小切手が不渡りになったら詐欺で逮捕されるの?
1 報道の概要
報道によると、男性がメルカリにトヨタのピックアップトラックを出品していたところ、容疑者は「はじめまして! 購入を検討しております!」と男性にコンタクトし、その小切手が不渡りで決済できないことを隠して、購入手続きを進めていたとのことです。
容疑者は、「人から頼まれた」などと、容疑を一部否認しているとのことです。
詳細な情報は分からないところもありますが、弁護士が、考えられる事態や、どのような場合に詐欺で立件されるかの解説をいたします。
※なお、メルカリは、そこで用意された決済方法以外の方法を促すこと、また応じることを禁止しています。
参考ウェブサイト:https://www.mercari.com/jp/help_center/article/855/
違反事例の例として、銀行口座への直接振り込みなどもありますが、当然、小切手決済も、メルカリが用意した決済方法ではないため、禁止されています。
本件も、メルカリの禁止行為であることを前提にして話を進めます。
2 「不渡り小切手」とは?
この事例では、不渡り小切手が使われたとのことです。
「不渡り」とは、小切手や手形に書かれた「支払期日」(銀行で記載の金額に換金できる日)に銀行に持っていったが換金できないことをいいます。

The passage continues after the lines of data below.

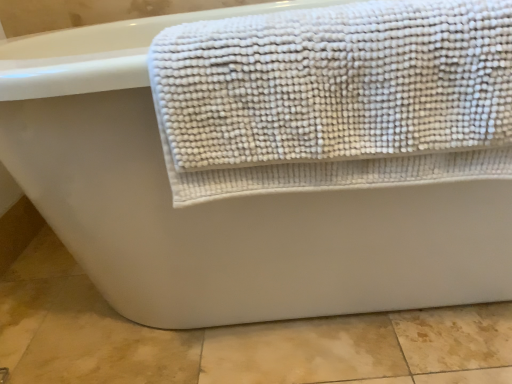 You are a GUI agent. You are given a task and a screenshot of the screen. Output one action in this format:
    pyautogui.click(x=<x>, y=<y>)
    Task: Click on the white textured towel at upper right
    Image resolution: width=512 pixels, height=384 pixels.
    Given the screenshot: What is the action you would take?
    pyautogui.click(x=335, y=97)

Describe the element at coordinates (335, 97) in the screenshot. This screenshot has height=384, width=512. I see `white textured towel at upper right` at that location.

The image size is (512, 384). What are the coordinates of `white textured towel at upper right` in the screenshot? It's located at (335, 97). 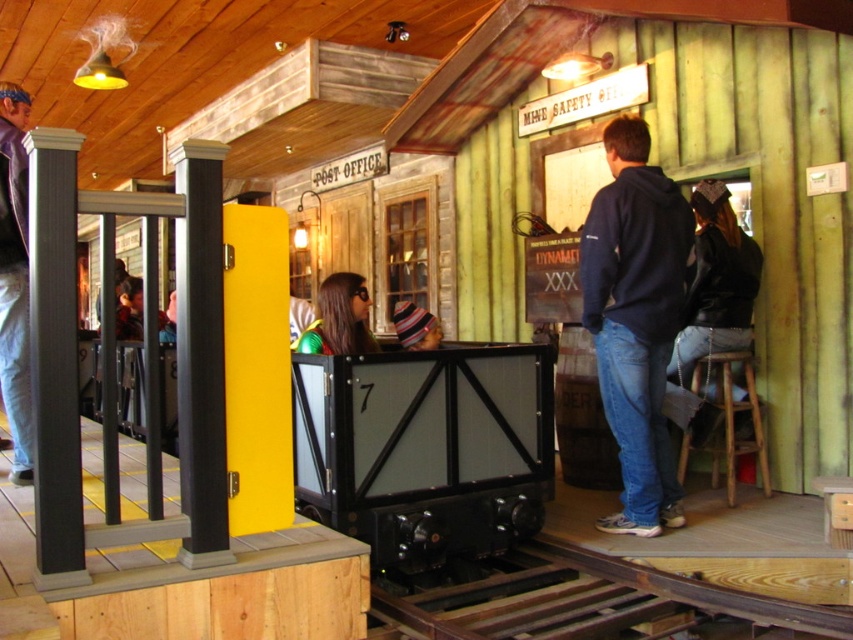 You are standing in the themed mining town and want to sit on the wooden stool at lower right. Is the navy blue hoodie at center blocking your path to it?

The navy blue hoodie at center is in front of the wooden stool at lower right, so it is blocking the path to the stool. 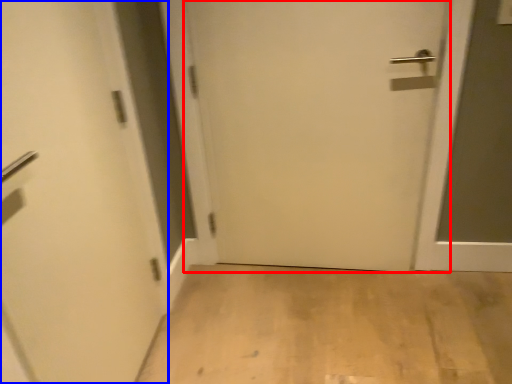 Question: Which of the following is the farthest to the observer, door (highlighted by a red box) or door (highlighted by a blue box)?

Choices:
 (A) door
 (B) door

Answer: (A) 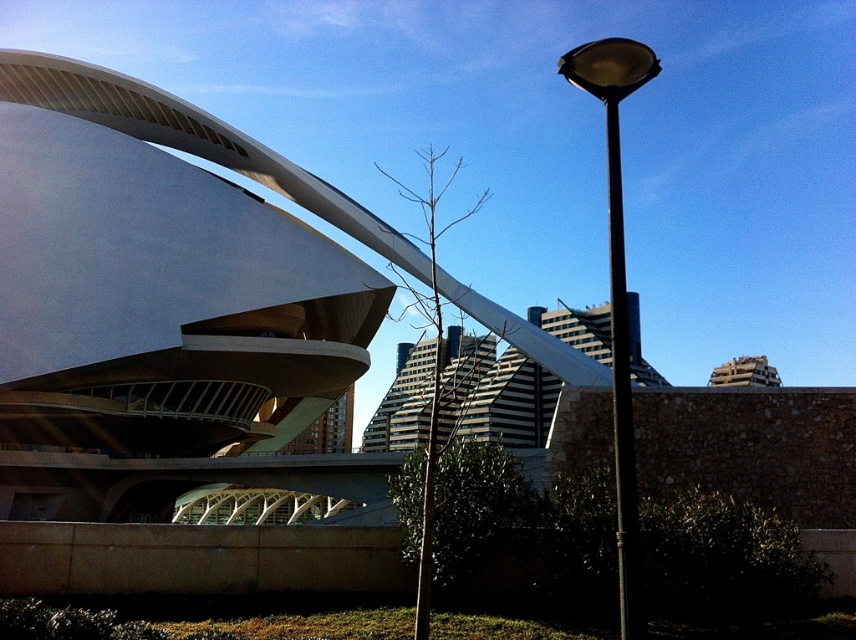 Question: Does black metal pole at upper right appear on the left side of black metal pole at right?

Choices:
 (A) no
 (B) yes

Answer: (B)

Question: Which point is closer to the camera?

Choices:
 (A) black metal pole at upper right
 (B) black metal pole at right

Answer: (A)

Question: Among these points, which one is nearest to the camera?

Choices:
 (A) (635, 579)
 (B) (617, 586)

Answer: (A)

Question: Does black metal pole at upper right appear on the left side of black metal pole at right?

Choices:
 (A) yes
 (B) no

Answer: (A)

Question: Which object is farther from the camera taking this photo?

Choices:
 (A) black metal pole at upper right
 (B) black metal pole at right

Answer: (B)

Question: Is black metal pole at upper right thinner than black metal pole at right?

Choices:
 (A) no
 (B) yes

Answer: (A) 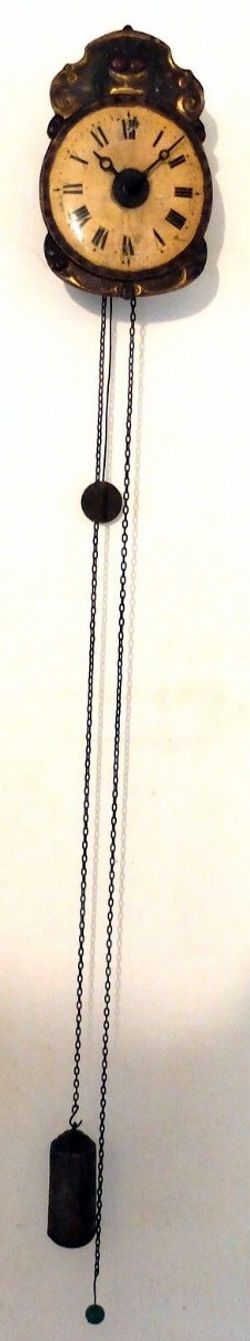 At what (x,y) coordinates should I click in order to perform the action: click on decorative top. Please return your answer as a coordinate pair (x, y). The image size is (250, 1341). Looking at the image, I should click on (120, 51).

小切手や手形は、そこに書かれている「振出人」の当座預金をつかって換金されます。しかしその当座預金の残高がなかったり、すでに倒産して銀行の取引が止まっている場合は、換金できないため、「不渡り」となるのです。
3 振出人=購入者の場合だと当座預金の残高がないことで逮捕される事例は少ない
今回の事例で、容疑者の男性が小切手を作成したことは考えにくいといえます。なぜならば、振出人の当座預金にお金が入っていないとしても、「後でお金を入れる予定だったが、お金を用意できなかった。」という言い分が通ってしまい、(民事の責任は別にして)詐欺の故意を立証できない可能性が高いからです。

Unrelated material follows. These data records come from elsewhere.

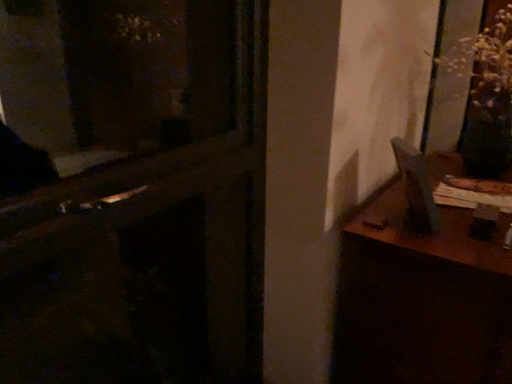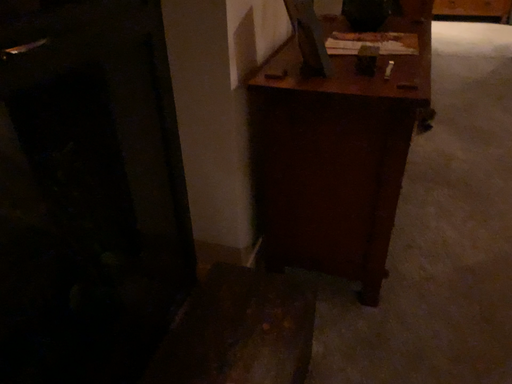 Question: How did the camera likely rotate when shooting the video?

Choices:
 (A) rotated right
 (B) rotated left

Answer: (A) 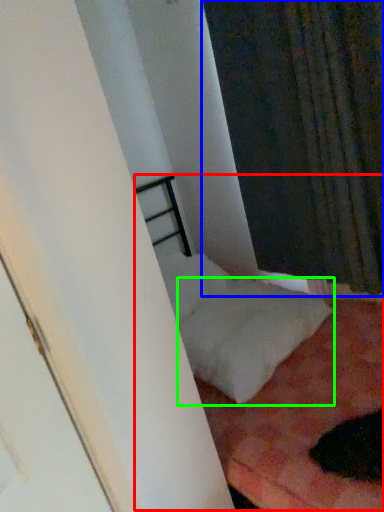 Question: Which object is positioned closest to bed (highlighted by a red box)? Select from curtain (highlighted by a blue box) and pillow (highlighted by a green box).

Choices:
 (A) curtain
 (B) pillow

Answer: (A) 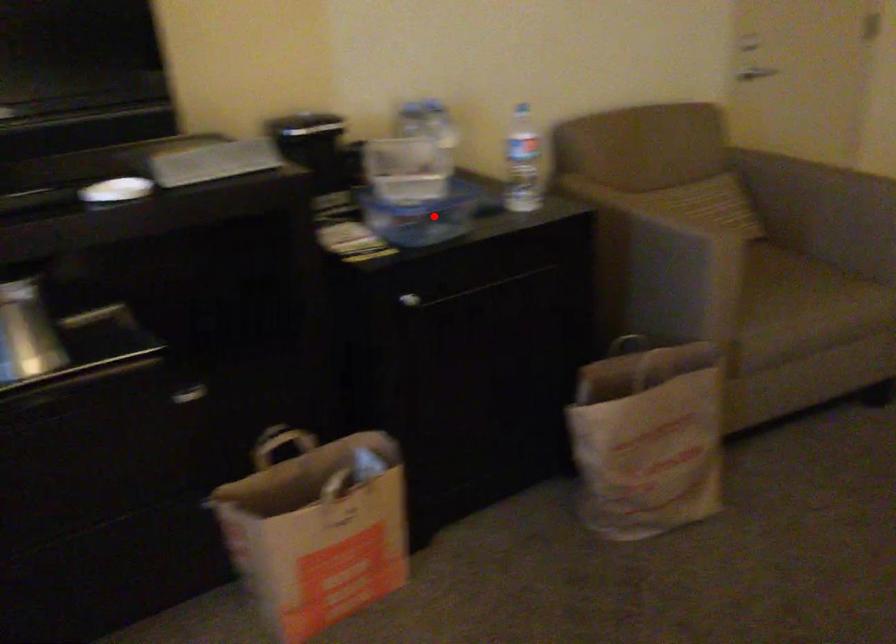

もし、あなた自身が小切手を発行しており、資金難の状態になって小切手を使おうとしても、よほど繰り返して決済しようとしたり、高額の使用をした場合を除けば、詐欺で立件されることは少ないといえます(当然、好ましいことではありませんが・・・)。
この手の不渡り小切手で逮捕される事例は、ほとんどが倒産したりして支払いされないことが確実な小切手を使う場合です。
過去、類似のインターネットオークション詐欺の手法の一つで、高級車を落札し、代金を、倒産した大阪府にある会社の不渡りの小切手を使用して支払ったという事例で逮捕されたというものがあります。

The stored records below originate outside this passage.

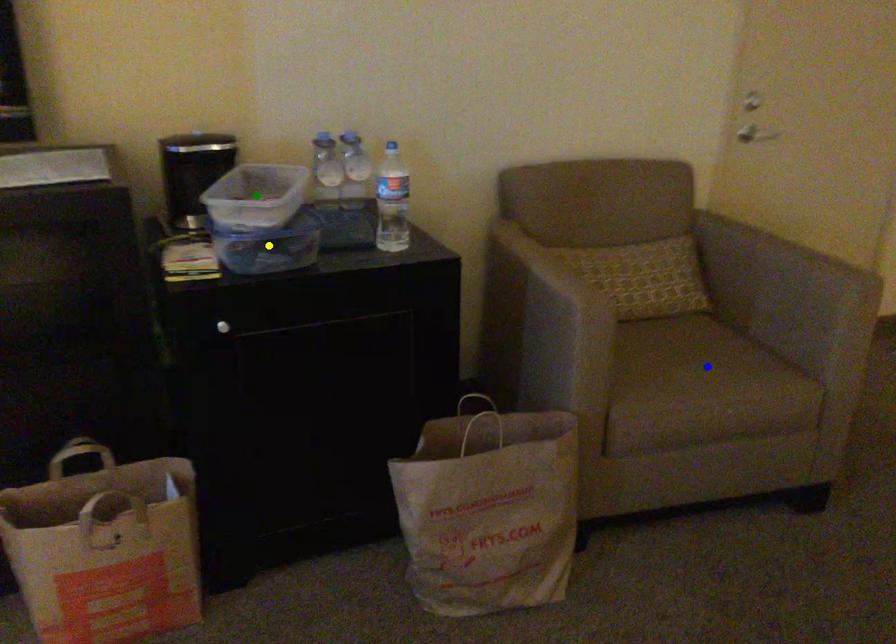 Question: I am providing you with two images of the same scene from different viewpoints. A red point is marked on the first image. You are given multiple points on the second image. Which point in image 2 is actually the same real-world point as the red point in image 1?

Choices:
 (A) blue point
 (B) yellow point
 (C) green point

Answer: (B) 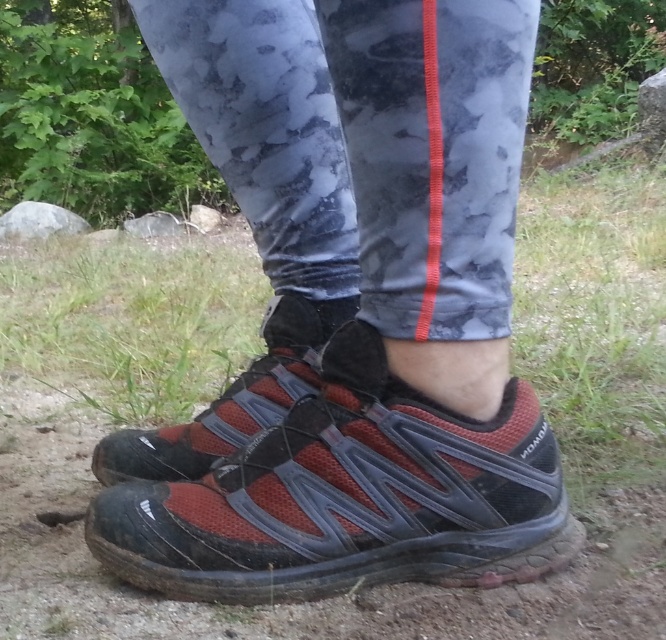 You are a hiker trying to choose between two pairs of shoes based on their width. You see the red mesh shoe at lower center and the red mesh shoe at center in the image. Which one has a wider width?

The red mesh shoe at lower center has a larger width than the red mesh shoe at center according to the description.

You are a photographer trying to capture the exact position of the matte red mesh shoe at center in the image. The coordinate system starts at the bottom left corner of the image as point 0,0. The photographer wants to know if the shoe is positioned closer to the top or bottom half of the image. Can you help determine this?

The position of the matte red mesh shoe at center is at point (x=354, y=310). Since the y coordinate is 0.532, which is above the midpoint of 0.5, the shoe is positioned closer to the top half of the image.

You are a photographer trying to capture both the red mesh shoe at lower center and the red mesh shoe at center in a single shot. Which shoe should you position closer to the left side of the frame to ensure both are visible?

Since the red mesh shoe at lower center is to the right of the red mesh shoe at center, you should position the red mesh shoe at center closer to the left side of the frame so that the red mesh shoe at lower center naturally aligns to its right, ensuring both are within the frame. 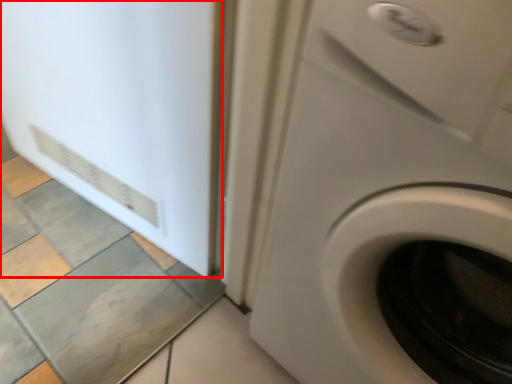 Question: From the image, what is the correct spatial relationship of screen door (annotated by the red box) in relation to washing machine?

Choices:
 (A) left
 (B) right

Answer: (A)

4 小切手の流通自体減っている。詐欺の可能性を見落とさないで
なお、被害を受ける側のアドバイスになりますが、見ず知らずの人との取引で小切手を用いるのは避けたほうがよいことが多いといえます。
最近は、手形や小切手の発行手数料はかなり高くなっています。そのため、手形や小切手の流通量は間違いなく激減するといわれています。
その状況下で手形・小切手決済を求められるという事自体、やや異常な状況ではないかと思われます(一部、建設業などでは手形決済も残っていますが、ビジネスで使うことくらいしか活用場面はないところです。)。
メルカリでは高額決済を避けたり、クレジットカードを使うなどするのが望ましいのではないかと思われます。